Don't really have any wisdom or advise from experience as not quite at that stage. I just wanted to send you lots of     I'm sure what you are earning to happen will take time and that seems acceptable. Don't beat yourself up, like someone has already said 'be kind to yourself'. I work with women who suffer Postnatal depression (different I know) but the main cause is a dissapointent in experiences due to great expectations and ppl putting to much pressure on themselves. Please just relax, take a well deserved bath and nights sleep. Let DH due the nighttime and let you rest, you'll look at the whole situation differently with 'fresh eyes'. Try and just enjoy what you are experiencing and don't analyse it too much or put your relationship under the microscope. Be open and honest with DH and just take each day at a time. 
Good luck and take care    


Gwyneth - What a beautiful thing for your sister to say, really made me smile


----------



## Arrows (Nov 9, 2008)

I cared about our LO but sleep deprivation makes falling in love with them that much harder as you can't think straight!  I remember it taking about a month to feel like they weren't going to snatch him away again and for the first 6wks although I fell in love with him very early on,  I often felt like a fraud playing at being mummy,  even though I loved him so much it physically hurt by then. He's been home 4 mths now and I finally this past month started to feel like his mum. We're were told we could go to court but mainly cause he got just over the super-clingy stage and he looked to me for reassurance and whenever he hurts himself, mummy kisses and cuddles actually work. For me, even though I'm nearly 30 and been married for 6yrs, when I'm ill I want my mum cause she's the only one who can make it all better,  so knowing I had magically developed this skill was the real sign that it was all real.


----------



## Tishtashtwoteeth (Aug 24, 2011)

My little boy has been home three months now. In the beginning I felt just the same as op. felt like I was babysitting, didn't love him, wasn't really enjoying, thought what the hell have I done etc? Three months in and I adore hi , as does all of my family. Can't imagine life without him. I'm sure my feelings will grow and grow. Please don't be too hard on yourself - us new mums put so much pressure on ourselves to be perfect. Enjoy falling in love with your little one xx


----------



## julesF (Apr 7, 2009)

what you are feeling is so normal, i felt trapped for about 6mnths and with hindsight i was definitely depressed.
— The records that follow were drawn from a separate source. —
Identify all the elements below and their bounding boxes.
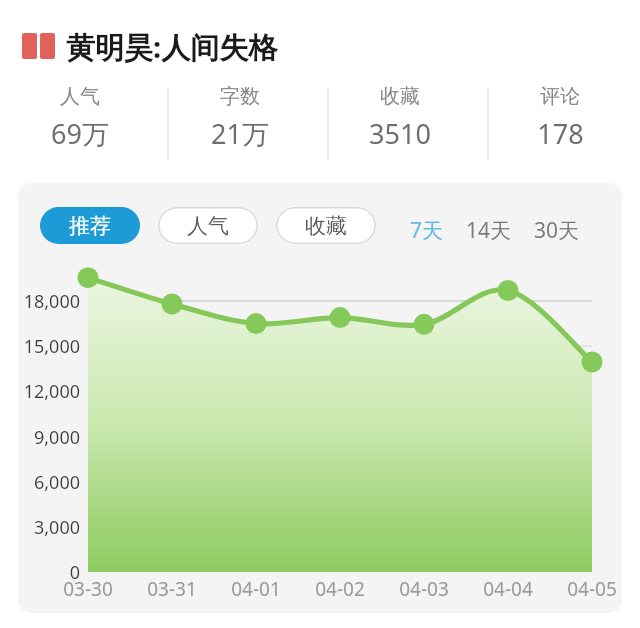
- button[interactable]: 评论: [480, 84, 640, 164]
- staticText: 178: [537, 115, 584, 152]
- staticText: 评论: [540, 84, 580, 109]
- button[interactable]: 人气: [0, 84, 160, 164]
- staticText: 04-05: [567, 576, 617, 602]
- staticText: 6,000: [33, 470, 80, 495]
- button[interactable]: 14天: [462, 213, 516, 248]
- staticText: 04-02: [315, 576, 365, 602]
- staticText: 3510: [369, 115, 431, 152]
- staticText: 7天: [410, 216, 444, 245]
- button[interactable]: 收藏: [320, 84, 480, 164]
- staticText: 12,000: [23, 379, 80, 404]
- staticText: 收藏: [380, 84, 420, 109]
- staticText: 字数: [220, 84, 260, 109]
- button[interactable]: 人气: [158, 207, 258, 244]
- button[interactable]: 7天: [406, 213, 448, 248]
- staticText: 69万: [51, 115, 109, 152]
- staticText: 黄明昊:人间失格: [66, 27, 278, 67]
- staticText: 15,000: [23, 334, 80, 359]
- staticText: 04-04: [483, 576, 533, 602]
- staticText: 推荐: [69, 213, 111, 239]
- staticText: 30天: [534, 216, 580, 245]
- staticText: 03-31: [147, 576, 197, 602]
- staticText: 人气: [187, 213, 229, 239]
- staticText: 3,000: [33, 515, 80, 540]
- button[interactable]: 推荐: [40, 207, 140, 244]
- other: Book: [22, 33, 55, 59]
- staticText: 03-30: [63, 576, 113, 602]
- button[interactable]: 字数: [160, 84, 320, 164]
- staticText: 收藏: [305, 213, 347, 239]
- staticText: 04-01: [231, 576, 281, 602]
- staticText: 人气: [60, 84, 100, 109]
- staticText: 14天: [466, 216, 512, 245]
- staticText: 0: [69, 560, 80, 585]
- staticText: 18,000: [23, 289, 80, 314]
- staticText: 21万: [211, 115, 269, 152]
- button[interactable]: 收藏: [276, 207, 376, 244]
- staticText: 04-03: [399, 576, 449, 602]
- staticText: 9,000: [33, 425, 80, 450]
- button[interactable]: 30天: [530, 213, 584, 248]
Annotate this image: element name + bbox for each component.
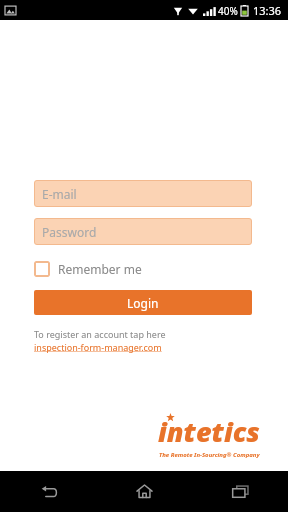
button[interactable]: Password: [34, 218, 252, 245]
button[interactable]: Login: [34, 290, 252, 315]
staticText: To register an account tap here: [34, 328, 166, 340]
staticText: intetics: [158, 413, 260, 450]
button[interactable]: inspection-form-manager.com: [34, 341, 162, 353]
staticText: Login: [127, 295, 159, 311]
button[interactable]: Remember me: [34, 259, 142, 279]
button[interactable]: E-mail: [34, 180, 252, 207]
staticText: The Remote In-Sourcing® Company: [159, 451, 260, 459]
staticText: E-mail: [42, 186, 77, 202]
button[interactable]: Back: [0, 471, 96, 512]
staticText: Password: [42, 224, 97, 240]
staticText: 40%: [218, 4, 238, 18]
staticText: 13:36: [253, 3, 282, 18]
button[interactable]: Recent apps: [192, 471, 288, 512]
button[interactable]: Home: [96, 471, 192, 512]
staticText: Remember me: [58, 261, 142, 277]
staticText: inspection-form-manager.com: [34, 341, 162, 353]
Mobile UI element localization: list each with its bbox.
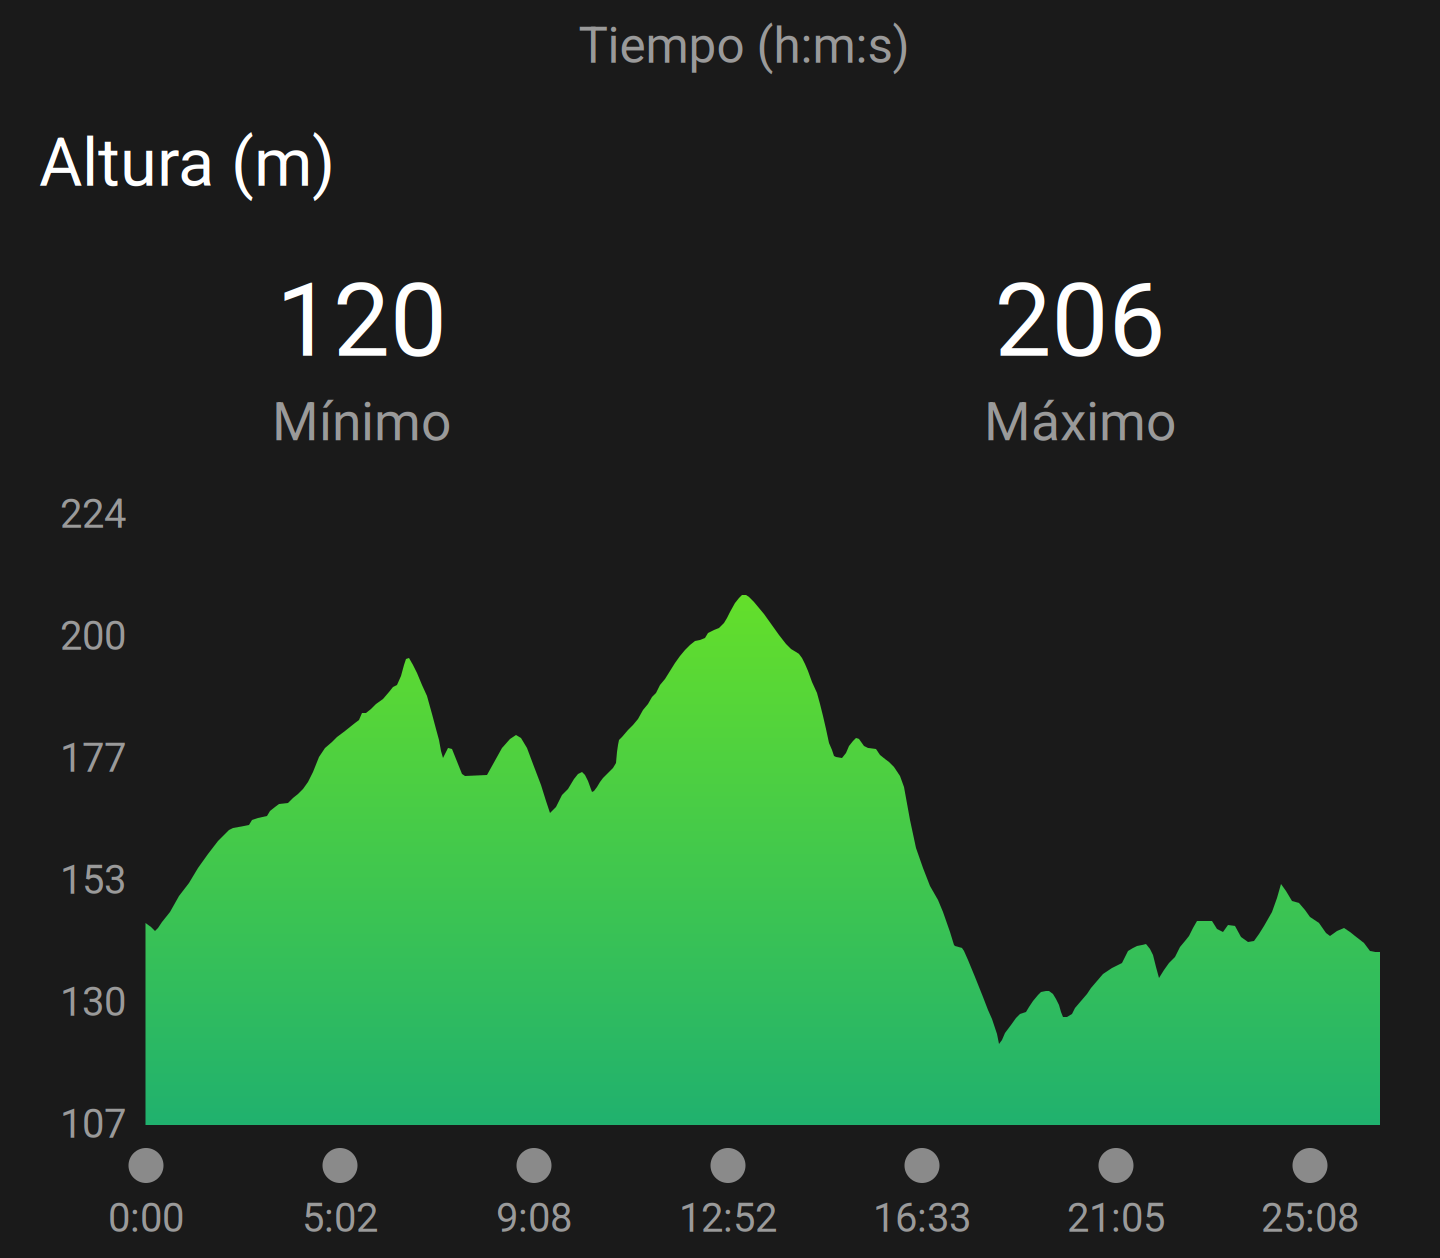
staticText: 5:02: [302, 1195, 378, 1242]
staticText: 224: [60, 491, 126, 538]
staticText: 16:33: [873, 1195, 971, 1242]
staticText: 0:00: [108, 1195, 184, 1242]
staticText: 9:08: [496, 1195, 572, 1242]
staticText: 130: [60, 979, 126, 1026]
button[interactable]: Elevation chart: [0, 0, 1440, 1258]
staticText: Máximo: [984, 391, 1176, 453]
staticText: 21:05: [1067, 1195, 1165, 1242]
staticText: Altura (m): [39, 124, 335, 202]
staticText: Tiempo (h:m:s): [578, 17, 910, 75]
staticText: Mínimo: [272, 391, 451, 453]
staticText: 177: [60, 735, 126, 782]
staticText: 107: [60, 1101, 126, 1148]
staticText: 153: [60, 857, 126, 904]
staticText: 120: [276, 262, 447, 380]
staticText: 25:08: [1261, 1195, 1359, 1242]
staticText: 200: [60, 613, 126, 660]
staticText: 206: [994, 262, 1166, 380]
staticText: 12:52: [679, 1195, 777, 1242]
we adopted 2 kids and i attached to the younger after about a yr, the older well i'm not sure I have yet there is something there as last weekend I got choked up when he went away to cub camp on his own first time - took me my completed surprise.


but I still think OMG I miss my old life pre-children


it takes time and creeps up on you


you will feel like a babysitter for a while yet


----------



## snapdragon (Jun 27, 2011)

Lo has been home 6 weeks now. The first few days were hard, he was very unsettled with lots of tantrums and kept bringing us his shoes and waving goodbye as he wanted to go back. He still doesn't sleep that well. He woke at 5.30 yesterday and 6-6.30 is common while he slept to 7-7.30 with his fc. He is so much more settled now and the tantrums have stopped (for now anyway he is 2 so expecting more). To be honest I felt I loved him from the start but have noticed when I'm tired I feel differently and find myself getting annoyed with him so I'm not surprised by the way you are feeling. Things will get better with time.


----------



## gettina (Apr 24, 2009)

This is such an instructive thread. Thank you so much for contributing everyone. 
I am thrilled for those of you who have found love and big well dones and wish I could send bonus doses of energy and peace to those of you in the thick of building towards being the family you want to be.x


----------



## Tessa 123 (Jan 18, 2013)

I thought exactly the same thing, wondering if I'm ever going to love this little boy. Well I can say after 5 weeks in, massive shock to the system, questioning if we've done the right thing by adopting, the worse tantrums ever, and missing my old simple life, that i simply wouldn't change him for the world. Not sure if I LOVE him yet but I do know I'd do anything to protect him and keep him safe, so if that's not love then.... 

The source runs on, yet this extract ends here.